(Extracted page text data)
⁂

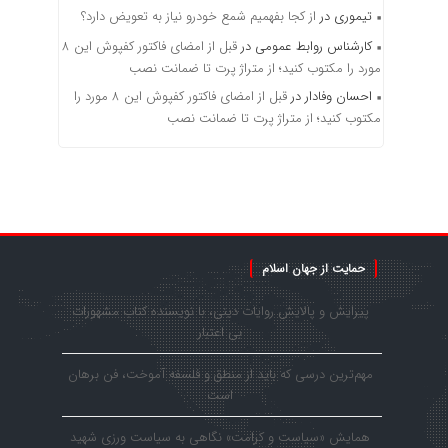
تیموری
در
از کجا بفهمیم شمع خودرو نیاز به تعویض دارد؟
کارشناس روابط عمومی
در
قبل از امضای فاکتور کفپوش این ۸
مورد را مکتوب کنید؛ از متراژ پرت تا ضمانت نصب
احسان وفادار
در
قبل از امضای فاکتور کفپوش این ۸ مورد را
مکتوب کنید؛ از متراژ پرت تا ضمانت نصب
حمایت از جهان اسلام
پیرایش و پالایش روایات دینی، با نویسنده کتاب مشهورات
بی اعتبار
مهم‌ترین درسی که باید از منطق و فلسفه آموخت، فن برهان
است
همایش «سیاست و کرامت» نگاهی به سیاست ورزی شهید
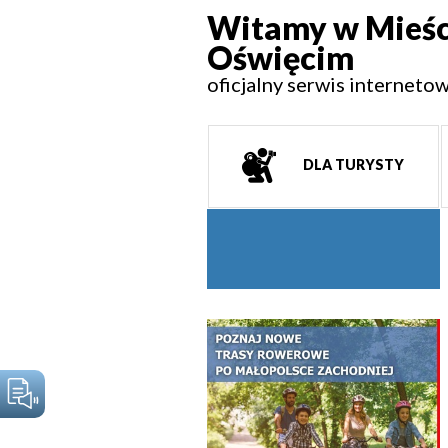
Witamy w Mieśc
Oświęcim
oficjalny serwis interneto
DLA TURYSTY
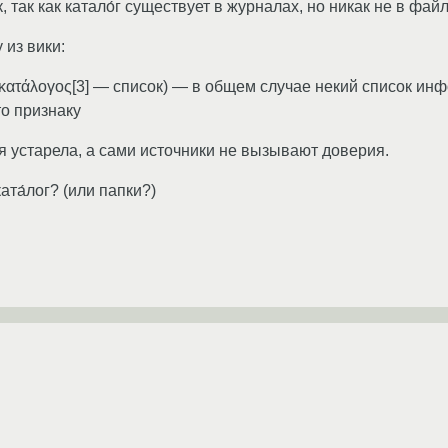
, так как катало́г существует в журналах, но никак не в фай
из вики:
греч. κατάλογος[3] — список) — в общем случае некий список 
то признаку
я устарела, а сами источники не вызывают доверия.
ата́лог? (или папки?)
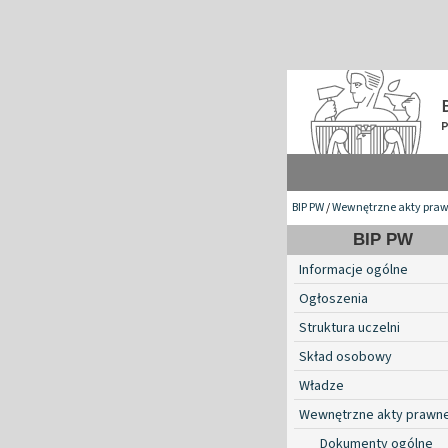
BIP PW
/
Wewnętrzne akty pra
BIP PW
Informacje ogólne
Ogłoszenia
Struktura uczelni
Skład osobowy
Władze
Wewnętrzne akty prawn
Dokumenty ogólne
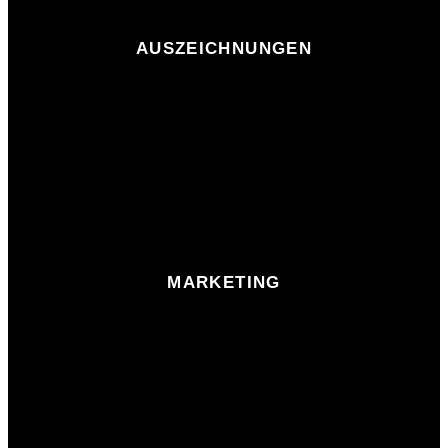
AUSZEICHNUNGEN
MARKETING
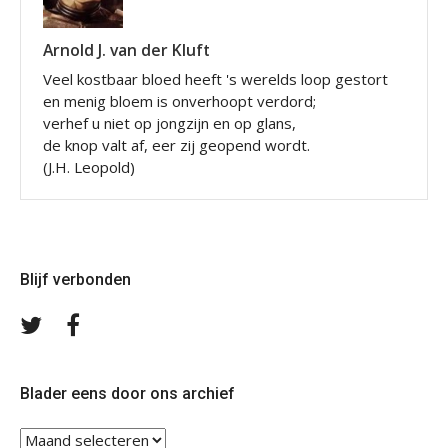
Arnold J. van der Kluft
Veel kostbaar bloed heeft 's werelds loop gestort
en menig bloem is onverhoopt verdord;
verhef u niet op jongzijn en op glans,
de knop valt af, eer zij geopend wordt.
(J.H. Leopold)
Blijf verbonden
Volg
Volg
ons
ons
op
op
Twitter
Facebook
Blader eens door ons archief
Blader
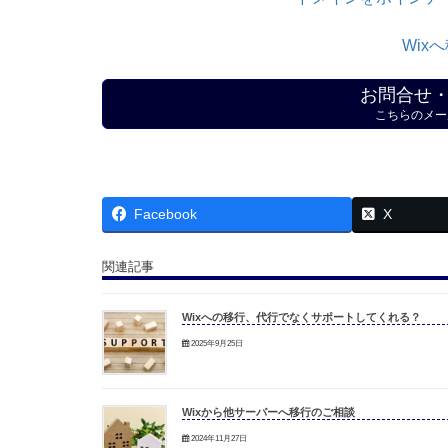
Wix
お問合せ
こちらのメー
Facebook
X
関連記事
Wixへの移行、代行でなくサポートしてくれる？
2025年9月25日
Wixから他サーバーへ移行のご相談
2024年11月27日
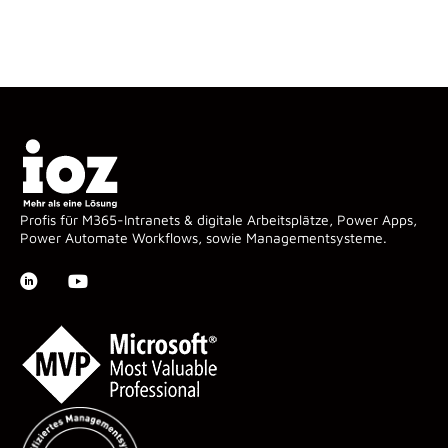
Profis für M365-Intranets & digitale Arbeitsplätze, Power Apps,
Power Automate Workflows, sowie Managementsysteme.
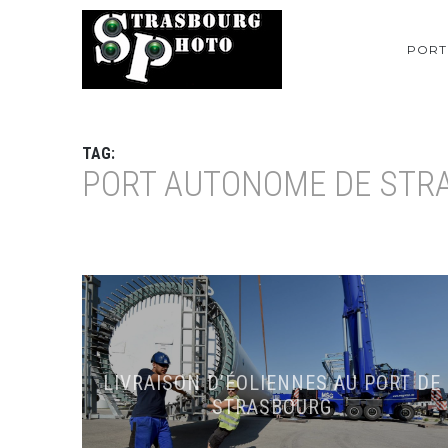
PORT
TAG:
PORT AUTONOME DE STR
LIVRAISON D’ÉOLIENNES AU PORT DE
STRASBOURG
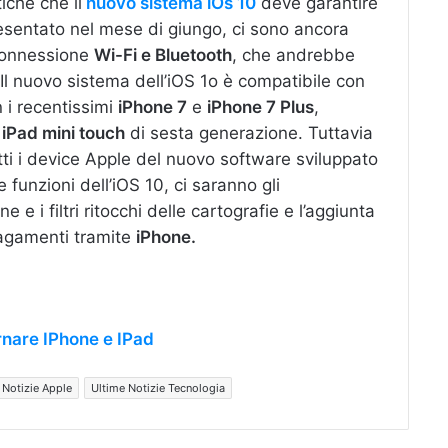
iche che il
nuovo sistema iOs 10
deve garantire
esentato nel mese di giungo, ci sono ancora
 connessione
Wi-Fi e Bluetooth
, che andrebbe
Il nuovo sistema dell’iOS 1o è compatibile con
 i recentissimi
iPhone 7
e
iPhone 7 Plus
,
e
iPad mini touch
di sesta generazione. Tuttavia
utti i device Apple del nuovo software sviluppato
e funzioni dell’iOS 10, ci saranno gli
one e i filtri ritocchi delle cartografie e l’aggiunta
agamenti tramite
iPhone.
rnare IPhone e IPad
 Notizie Apple
Ultime Notizie Tecnologia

⁂

What you need to do
Your task is to return the lines above, from the first one up to and including the line containing "Notizie Apple", minus any pictures.

Finished exercise
تیموری
در
از کجا بفهمیم شمع خودرو نیاز به تعویض دارد؟
کارشناس روابط عمومی
در
قبل از امضای فاکتور کفپوش این ۸
مورد را مکتوب کنید؛ از متراژ پرت تا ضمانت نصب
احسان وفادار
در
قبل از امضای فاکتور کفپوش این ۸ مورد را
مکتوب کنید؛ از متراژ پرت تا ضمانت نصب
حمایت از جهان اسلام
پیرایش و پالایش روایات دینی، با نویسنده کتاب مشهورات
بی اعتبار
مهم‌ترین درسی که باید از منطق و فلسفه آموخت، فن برهان
است
همایش «سیاست و کرامت» نگاهی به سیاست ورزی شهید
Witamy w Mieśc
Oświęcim
oficjalny serwis interneto
DLA TURYSTY
, так как катало́г существует в журналах, но никак не в фай
из вики:
греч. κατάλογος[3] — список) — в общем случае некий список 
то признаку
я устарела, а сами источники не вызывают доверия.
ата́лог? (или папки?)
BIP PW
/
Wewnętrzne akty pra
BIP PW
Informacje ogólne
Ogłoszenia
Struktura uczelni
Skład osobowy
Władze
Wewnętrzne akty prawn
Dokumenty ogólne
AUSZEICHNUNGEN
MARKETING
Arnold J. van der Kluft
Veel kostbaar bloed heeft 's werelds loop gestort
en menig bloem is onverhoopt verdord;
verhef u niet op jongzijn en op glans,
de knop valt af, eer zij geopend wordt.
(J.H. Leopold)
Blijf verbonden
Volg
Volg
ons
ons
op
op
Twitter
Facebook
Blader eens door ons archief
Blader
Wix
お問合せ
こちらのメー
Facebook
X
関連記事
Wixへの移行、代行でなくサポートしてくれる？
2025年9月25日
Wixから他サーバーへ移行のご相談
2024年11月27日
Profis für M365-Intranets & digitale Arbeitsplätze, Power Apps,
Power Automate Workflows, sowie Managementsysteme.
PORT
TAG:
PORT AUTONOME DE STR
LIVRAISON D’ÉOLIENNES AU PORT DE
STRASBOURG
iche che il
nuovo sistema iOs 10
deve garantire
esentato nel mese di giungo, ci sono ancora
 connessione
Wi-Fi e Bluetooth
, che andrebbe
Il nuovo sistema dell’iOS 1o è compatibile con
 i recentissimi
iPhone 7
e
iPhone 7 Plus
,
e
iPad mini touch
di sesta generazione. Tuttavia
utti i device Apple del nuovo software sviluppato
e funzioni dell’iOS 10, ci saranno gli
one e i filtri ritocchi delle cartografie e l’aggiunta
agamenti tramite
iPhone.
rnare IPhone e IPad
 Notizie Apple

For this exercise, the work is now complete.